• _Data for this exercise_:
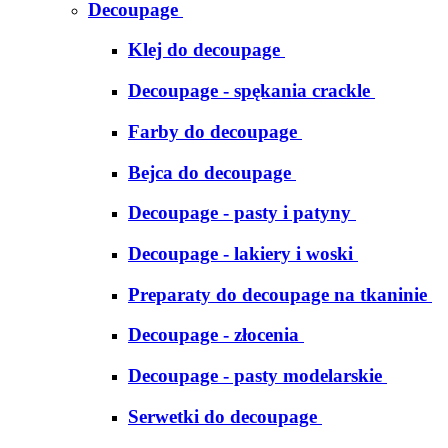
Decoupage
Klej do decoupage
Decoupage - spękania crackle
Farby do decoupage
Bejca do decoupage
Decoupage - pasty i patyny
Decoupage - lakiery i woski
Preparaty do decoupage na tkaninie
Decoupage - złocenia
Decoupage - pasty modelarskie
Serwetki do decoupage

• _How to complete this task_: Reproduce the lines word for word, starting at the one holding "Decoupage - pasty modelarskie" and ending at the final line of the material above.

• _Answer space_:
Decoupage - pasty modelarskie
Serwetki do decoupage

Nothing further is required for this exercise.